# Die Komet > 24 x High CRi XP-G + Red + Nichia UV



## mash.m (Mar 8, 2012)

Hi,

i had some time to build my new flashlight. body is a fivemega elephant II.

Partlist:

24 x Cree High CRi XP-G (1Ampere/Led) = *90 Watts*
3 x Cree rot XR-C
1 x Nichia NC4U134 (365nm UV)

1 x selfmade / selfprogramed µcontroller to selsect each colour with one switch
1 x LED Strippe v4 for pwm and battery management
1 x 9 ampere buck for the 24 xp-g
1 x µbuck with 700mA for the red XR-C
1 x selfmade Buck with 700mA with two AMC7135 for the Nichia UV (extreme low drop)

and many other small parts as cable, duo led, glue, aluminium for the seank...

assambling the xp-g to the starst with a heatgun and solder paste












led glued onto the head





cabling:





output:















white on:





red on:





UV on:





led for battery management (green-red-flashing red):





some macro shots from the beautiful nichia die:















and here the shematic how all is cabled:





thanks for looking,

Markus


----------



## mash.m (Mar 8, 2012)

Some details:

switch is included at the poti. switch on/off/on changes mode.
modes are:

- white
- red
- uv
- white beacon

you can dim in every mode. run the light longer then two seconds and it will start from white mode again.
the driver consist one attiny13 that controll three n-chanel fet´s. they do not need any cooling, cause they only switch on and of (no pwm).

the battery management have different modes:
- green > all ok > voltage higher then 14,4 volts
- red > battery voltage lower then 14,4 volts
- red flashing > battery voltage lower then 13,6 volts
- shutdown if the voltage is lower then 11,2 volts

the ampere is a buck controller from pcb components. it can handle 9 ampere. it is testet till 11 ampere. dimming is done via pwm. it gets not very warm. i try to make some detail pictures of the controller stack. it looks not very good, cause there is not much space inside.

the poti knop is only temporary untill i get a adequate one.

*Pricelisting in Euro without worktime*:
310,- Body
20,- Aluminium for Heatsink
75,- XP-G
70,- XP-C + Stars + optics
113,- Nichia NC4U133 UV LED
30,- PCB Components LED Strippe
31,- PCB Components Ampere
14,- PCB Components µBuck
1,- Reflektor von DX für Nichia UV
56,- AW IMR Akkus
10,- small parts like µC programmer
40,- small parts like glue, Poti, DuoLED, cabel, Attiny13 aso.
*770,- €*

markus


----------



## mash.m (Mar 8, 2012)

Hi, here some Beamshots.

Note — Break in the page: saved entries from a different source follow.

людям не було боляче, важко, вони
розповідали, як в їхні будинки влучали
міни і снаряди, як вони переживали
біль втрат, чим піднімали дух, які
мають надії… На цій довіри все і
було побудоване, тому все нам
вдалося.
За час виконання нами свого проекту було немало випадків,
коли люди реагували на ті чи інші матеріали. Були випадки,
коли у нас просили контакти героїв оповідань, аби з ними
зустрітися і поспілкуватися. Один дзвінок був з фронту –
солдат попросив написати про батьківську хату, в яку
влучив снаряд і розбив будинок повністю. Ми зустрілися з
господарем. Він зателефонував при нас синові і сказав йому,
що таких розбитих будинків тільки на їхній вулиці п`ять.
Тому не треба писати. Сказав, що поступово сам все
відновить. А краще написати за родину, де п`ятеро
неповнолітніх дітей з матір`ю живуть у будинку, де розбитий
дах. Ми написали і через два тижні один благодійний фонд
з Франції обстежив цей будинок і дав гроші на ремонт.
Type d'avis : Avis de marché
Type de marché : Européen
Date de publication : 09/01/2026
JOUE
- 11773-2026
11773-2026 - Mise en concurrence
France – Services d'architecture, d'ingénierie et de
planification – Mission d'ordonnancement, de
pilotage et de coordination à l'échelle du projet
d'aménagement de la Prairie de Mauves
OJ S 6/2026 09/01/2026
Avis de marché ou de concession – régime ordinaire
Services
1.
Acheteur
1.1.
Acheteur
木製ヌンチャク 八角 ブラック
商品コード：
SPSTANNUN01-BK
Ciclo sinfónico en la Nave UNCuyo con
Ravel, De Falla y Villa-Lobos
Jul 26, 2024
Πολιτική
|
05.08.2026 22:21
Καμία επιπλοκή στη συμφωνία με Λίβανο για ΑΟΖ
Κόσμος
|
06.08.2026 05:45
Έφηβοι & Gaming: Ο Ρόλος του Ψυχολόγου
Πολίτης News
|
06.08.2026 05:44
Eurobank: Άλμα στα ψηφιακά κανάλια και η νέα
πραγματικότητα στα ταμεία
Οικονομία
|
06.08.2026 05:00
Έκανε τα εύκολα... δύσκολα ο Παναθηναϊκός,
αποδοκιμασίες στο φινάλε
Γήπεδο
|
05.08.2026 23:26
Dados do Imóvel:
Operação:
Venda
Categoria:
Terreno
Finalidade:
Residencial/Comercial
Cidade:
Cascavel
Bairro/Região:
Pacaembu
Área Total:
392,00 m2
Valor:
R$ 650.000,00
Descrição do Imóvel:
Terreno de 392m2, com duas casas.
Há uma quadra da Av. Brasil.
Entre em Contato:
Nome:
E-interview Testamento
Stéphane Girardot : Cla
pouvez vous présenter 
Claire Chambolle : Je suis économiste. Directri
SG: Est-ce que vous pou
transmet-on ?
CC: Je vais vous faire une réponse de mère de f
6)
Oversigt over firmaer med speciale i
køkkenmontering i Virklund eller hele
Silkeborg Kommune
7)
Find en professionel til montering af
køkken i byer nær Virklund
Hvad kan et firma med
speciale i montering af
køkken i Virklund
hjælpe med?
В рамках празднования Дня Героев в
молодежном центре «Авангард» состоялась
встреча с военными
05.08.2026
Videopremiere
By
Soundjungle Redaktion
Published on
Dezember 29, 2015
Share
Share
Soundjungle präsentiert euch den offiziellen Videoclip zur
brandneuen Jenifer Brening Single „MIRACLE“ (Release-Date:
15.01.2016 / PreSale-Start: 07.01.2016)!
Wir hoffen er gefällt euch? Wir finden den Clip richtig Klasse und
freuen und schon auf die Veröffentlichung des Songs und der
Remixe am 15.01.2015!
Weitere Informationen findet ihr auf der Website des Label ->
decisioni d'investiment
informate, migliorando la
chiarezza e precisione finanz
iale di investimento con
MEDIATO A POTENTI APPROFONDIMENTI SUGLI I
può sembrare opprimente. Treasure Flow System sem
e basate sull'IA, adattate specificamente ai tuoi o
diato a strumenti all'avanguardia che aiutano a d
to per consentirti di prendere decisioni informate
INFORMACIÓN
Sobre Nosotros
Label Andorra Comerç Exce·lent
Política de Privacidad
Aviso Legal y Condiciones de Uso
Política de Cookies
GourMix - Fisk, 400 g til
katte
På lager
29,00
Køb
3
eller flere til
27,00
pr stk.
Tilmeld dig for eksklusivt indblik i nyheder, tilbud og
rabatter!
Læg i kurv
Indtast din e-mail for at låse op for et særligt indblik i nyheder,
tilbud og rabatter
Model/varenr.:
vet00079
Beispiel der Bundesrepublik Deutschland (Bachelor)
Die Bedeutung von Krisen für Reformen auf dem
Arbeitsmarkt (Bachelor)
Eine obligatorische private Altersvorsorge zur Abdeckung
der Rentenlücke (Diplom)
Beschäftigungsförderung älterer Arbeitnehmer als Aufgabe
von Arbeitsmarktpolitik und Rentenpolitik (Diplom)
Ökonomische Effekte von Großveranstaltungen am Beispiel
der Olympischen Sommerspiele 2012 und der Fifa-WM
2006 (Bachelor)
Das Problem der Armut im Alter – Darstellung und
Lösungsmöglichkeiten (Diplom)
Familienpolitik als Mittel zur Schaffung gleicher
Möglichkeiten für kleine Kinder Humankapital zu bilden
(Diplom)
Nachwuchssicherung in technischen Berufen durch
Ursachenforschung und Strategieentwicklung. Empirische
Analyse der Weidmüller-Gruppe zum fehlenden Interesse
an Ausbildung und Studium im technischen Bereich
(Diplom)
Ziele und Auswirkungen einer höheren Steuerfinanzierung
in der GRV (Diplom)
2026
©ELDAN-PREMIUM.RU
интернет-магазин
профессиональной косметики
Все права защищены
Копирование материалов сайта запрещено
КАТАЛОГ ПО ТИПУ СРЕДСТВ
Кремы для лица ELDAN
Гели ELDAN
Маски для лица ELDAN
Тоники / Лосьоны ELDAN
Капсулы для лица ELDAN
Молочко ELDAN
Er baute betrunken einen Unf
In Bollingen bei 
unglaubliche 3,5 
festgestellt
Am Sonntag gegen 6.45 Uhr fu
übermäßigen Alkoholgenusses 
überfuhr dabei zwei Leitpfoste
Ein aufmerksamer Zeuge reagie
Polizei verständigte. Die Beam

The first is always a dark. the second a quad dropin (same like van isle quad dropin @ 5.9 ampere, neutral white).

building is 180 meters away:






here the shots with an utlra wide lens:
Dark:





Quad highest Mode:





Die Komet rot:





Die Komet weiss:









Beamshots @ with a 50mm lens:

Dark:





quad high:





komet rot:





komet weiss:


----------



## StarHalo (Mar 8, 2012)

Ausgezeichnet!


----------



## LilKevin715 (Mar 8, 2012)

Now that is just um..... friggin awesome!

How did you obtain the nichia UV led?


----------



## mash.m (Mar 8, 2012)

LilKevin715 said:


> How did you obtain the nichia UV led?



it takes me a couple of hours. but last i get it direct from nichia germany! end user can´t oder direct here in germany. a friend of mine have a computer hardware store so he tried to order. but they also do not sell the led to him. the statement from nichia: we sell the uv led not for resale. some mails later he gets an offer about one NC4U133B. it coast 113,- Euro. the nichia uv led is absolutely amazing and powerfully.

markus


----------



## The_bad_Frag (Mar 8, 2012)

Awesome!

I like to see some UV beamshots. :devil:


----------



## mvyrmnd (Mar 8, 2012)

That is fantastic!

Love your work.

90W of High CRI


----------



## Mike S (Mar 8, 2012)

Nice work. I'm loving the close up shots of the Nichia.


----------



## badtziscool (Mar 8, 2012)

Awesome build!!! Man, if you can get a few more of the Nichia UV I'm sure you'll have no problem selling them here.


----------



## Dark Laser (Mar 8, 2012)

oo::bow:

Nice light + nice DIE-shots ... oh yes.
Can't wait to see beamhots


----------



## smokelaw1 (Mar 8, 2012)

WOW! Fantastic build!!! 
This might be the highest lumen hi-CRI build I've seen. Incorporating red AND UV is simply stunning. Really, really impressive.


----------



## kiely23+ (Mar 8, 2012)

genial!


----------



## Quest4fire (Mar 9, 2012)

That is an *obscene* number of LED's to put in one hand held flashlight! Magnificent! Awaiting beamshots...


----------



## mash.m (Mar 10, 2012)

beamshots added at post 3.


----------



## Al Combs (Mar 10, 2012)

Another awesome build. Where did you buy the Nichia Quad-UV?


----------



## saabluster (Mar 10, 2012)

Absolutely stunning!!! Wish I could see this one in person.


----------



## Garfi99 (Mar 11, 2012)

Really nice.

I like it.

Go on to make thus crazy things!


----------



## Al Combs (Mar 11, 2012)

I haven't found a source for the UV LED yet. A Google of the model number gave the Nichia site for the data sheets. The advertisers listed on the search page were no good. There are also data sheets for the older single die UV-LED that McGizmo posted almost 7 years ago now.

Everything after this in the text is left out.